Kindle po kilku latach i co dalej
Od jakiegoś czasu rozważałem nabycie nowego czytnika, ale zawsze coś mnie powstrzymywało…
Jak korzystam z czytnika i czego oczekuję także w nowym?
Na zdjęciu powyżej jest absolutne minimum:
- możliwość ustawienia marginesów bocznych na 2 mm;
- tryb ciemny;
- wyświetlanie czasu do końca rozdziału (bardzo ważne!);
- wyświetlanie książki wyjustowanej i z podziałem wyrazów;
- pogrubianie czcionek.
Co jeszcze jest dla mnie ważne:
- okładki książek w bibliotece czytnika;
- czytnik musi obsługiwać słownik z odmianą wyrazów w podstawowych formatach e-booków, wliczając w to PDF;
- idealnie jakby można było taki słownik zrobić sobie samemu (te w formatach MOBI i KFX są OK);
- sensowna obsługa formatu PDF – przycinanie marginesów, tryb kolumnowy (bloczkowy) i przede wszystkim spłaszczanie warstwowych PDF-ów (to mają chyba tylko Kindle);
- czytnik ma śmigać, czyli nadmierne przycinki w menu, lub przy korzystaniu ze słownika, przypisów itp., są nieakceptowalne;
- możliwość bezprzewodowego przesłania książki na czytnik, jak również zrobienia tego po kablu;
- czytnik ma pozostać urządzeniem mobilnym, a np. taki z ekranem około 10” już absolutnie nie jest.
Jak można zauważyć, cześć sprzętową zapewnia mi Amazon, a to, co mi nie pasowało w oprogramowaniu, sam sobie poprawiłem.
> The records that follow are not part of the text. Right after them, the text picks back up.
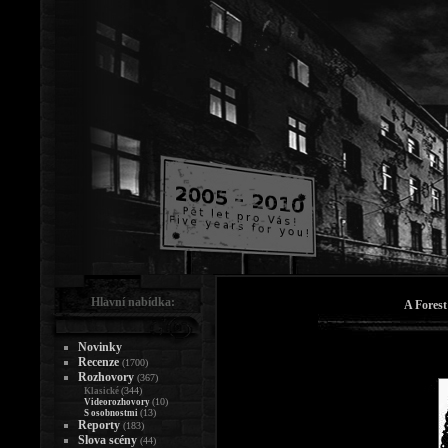
Hlavní nabídka:
A Forest
Novinky
Recenze
(1700)
Rozhovory
(367)
(344)
Klasické
(10)
Videorozhovory
(13)
S osobnostmi
Reporty
(183)
Slova scény
(44)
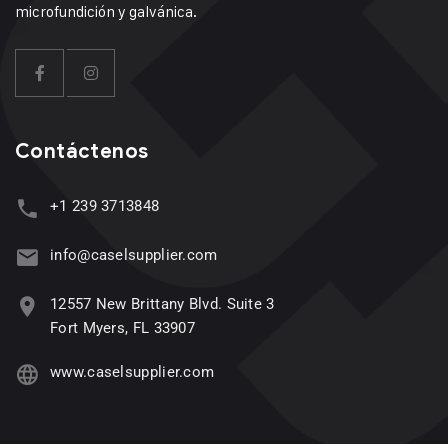
microfundición y galvánica.
Contáctenos
+1 239 3713848
info@caselsupplier.com
12557 New Brittany Blvd. Suite 3
Fort Myers, FL 33907
www.caselsupplier.com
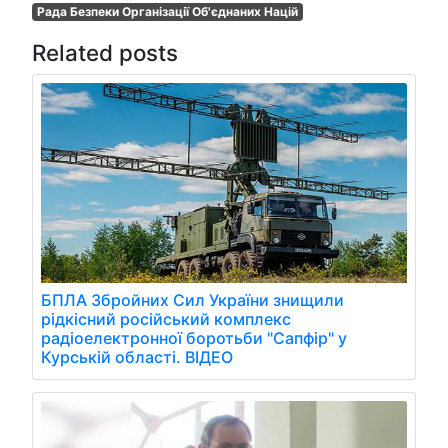
Рада Безпеки Організації Об'єднаних Націй
Related posts
БПЛА Збройних Сил України знищили
рідкісний російський комплекс
радіоелектронної боротьби "Сапфір" у
Курській області. ВІДЕО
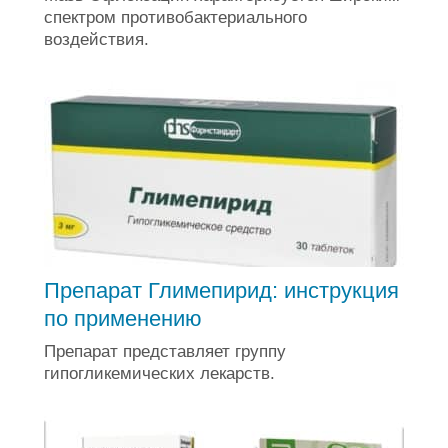
спектром противобактериального
воздействия.
Препарат Глимепирид: инструкция
по применению
Препарат представляет группу
гипогликемических лекарств.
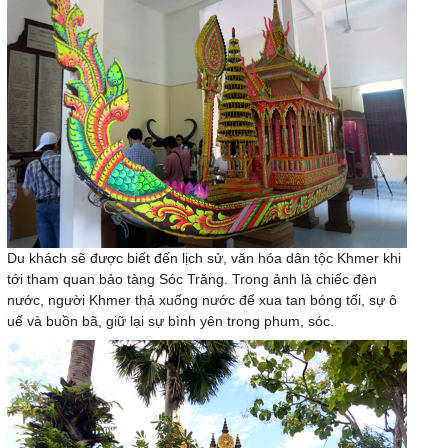
Du khách sẽ được biết đến lịch sử, văn hóa dân tộc Khmer khi
tới tham quan bảo tàng Sóc Trăng. Trong ảnh là chiếc đèn
nước, người Khmer thả xuống nước để xua tan bóng tối, sự ô
uế và buồn bã, giữ lại sự bình yên trong phum, sóc.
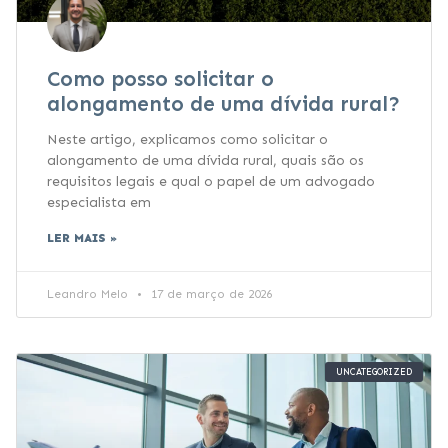
Como posso solicitar o
alongamento de uma dívida rural?
Neste artigo, explicamos como solicitar o
alongamento de uma dívida rural, quais são os
requisitos legais e qual o papel de um advogado
especialista em
LER MAIS »
Leandro Melo
17 de março de 2026
UNCATEGORIZED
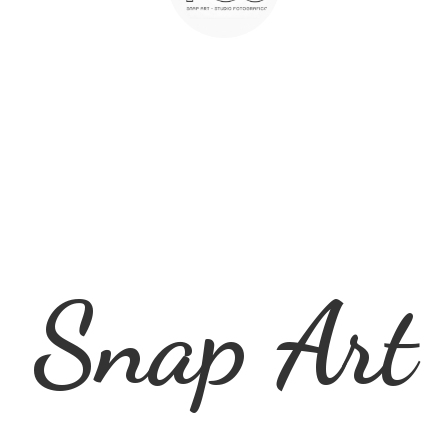
Snap Art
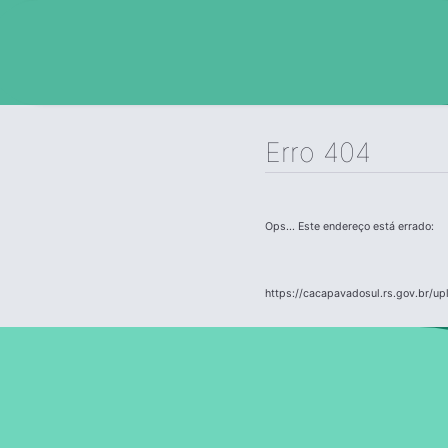
Erro 404
Ops... Este endereço está errado:
https://cacapavadosul.rs.gov.br/u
Czytnik mam w pełni spolszczony, a jakość tego spolszczenia jest wyższa, niż półoficjalnego spolszczenia w czytnikach Kobo (niesławne „zniżki”).
Nowsze Kindle
Wszystko, co nie ma klawiszy do zmiany stron, odpada u mnie na starcie.
Kusił mnie pierwszy Oasis, a jeszcze bardziej Oasis 3, ale… Po przemyśleniu uznałem, że nie mają żadnej przewagi nad Voyage, za to istotne wady:
- słabszy akumulatorek – to mogłoby mnie irytować,
- Oasis (dowolny) jest znacząco większy niż Voyage i przez to mniej mobilny.
Korzystam prywatnie z oprogramowania 5.9.7. Przetestowałem każdą wersję aż do 5.13.6, jak również oficjalnie niedostępne dla Voyage 5.14.3, 5.15.1.1 oraz 5.16.2.1.1. Większość z nich testowałem przez ponad tydzień normalnego intensywnego korzystania z czytnika.
Nowsze FW jest przeładowane, wizualnie pstrokate, czytnik wydaje się działać wolniej, a od 5.13 oprogramowanie zaczęło się brzydko „androidyzować”, z każdą kolejną wersją coraz bardziej. To realne używanie czytnika pokazało mi, że wersja 5.6.5 jest najbardziej przemyślaną, a 5.9.7 ostatnią akceptowalną dla mnie.
Inne czytniki
Co jakiś czas rozważałem zmianę platformy. Tak na poważnie rozważałem tylko Kobo i PocketBooka.
Zacznę od tego drugiego. W ręku miałem 2 modele (nieważne jakie – z komentarzy w sieci widzę, że nic się nie zmieniło) i jakbym miał określić jednym, najbardziej trafnym słowem, to byłoby „ślamazarne”. Irytowały mnie opóźnienia przy czymkolwiek. Dla mnie dyskwalifikacja i już dalej nie próbowałem.
Dużo poważniej spoglądałem na Kobo, ale… rozczarowanie wydajnością akumulatorka w modelu Sage, zapaliło czerwoną lampkę. Średnio beznadziejne wsparcie dla słownika też nie jest atutem Kobo, a „wisienką na torcie” jest brak jakiegokolwiek wsparcia dla wygodnego odbioru formatu PDF.
Podsumowanie
Od premiery Voyage minęło blisko 10 lat (brakuje do pełnych kilku miesięcy), a w międzyczasie nie powstał ani jeden czytnik, który uważam za lepszy. Jeśli już mam wyjść z kompaktowego rozmiaru 6”, czyli pogodzić się z mniejszą mobilnością, to czytnik musi mi to w jakiś sposób rekompensować, a sama wielkość ekranu to za mało.
Przy 7” i 8” jeszcze jestem w stanie nosić czytnik przynajmniej w wewnętrznej kieszeni kurtki, ale… kurtki nie noszę przez cały rok, i taki czytnik jest odczuwalnie cięższy, niż Voyage.
Od nowego czytnika oczekuję:
- realnie lepszego ekranu (na razie nie powstał),
- bardziej przemyślanego interfejsu – tu trendy są w drugą stronę i jest coraz gorzej,
- większej szybkości działania, a tu nie ma żadnego postępu.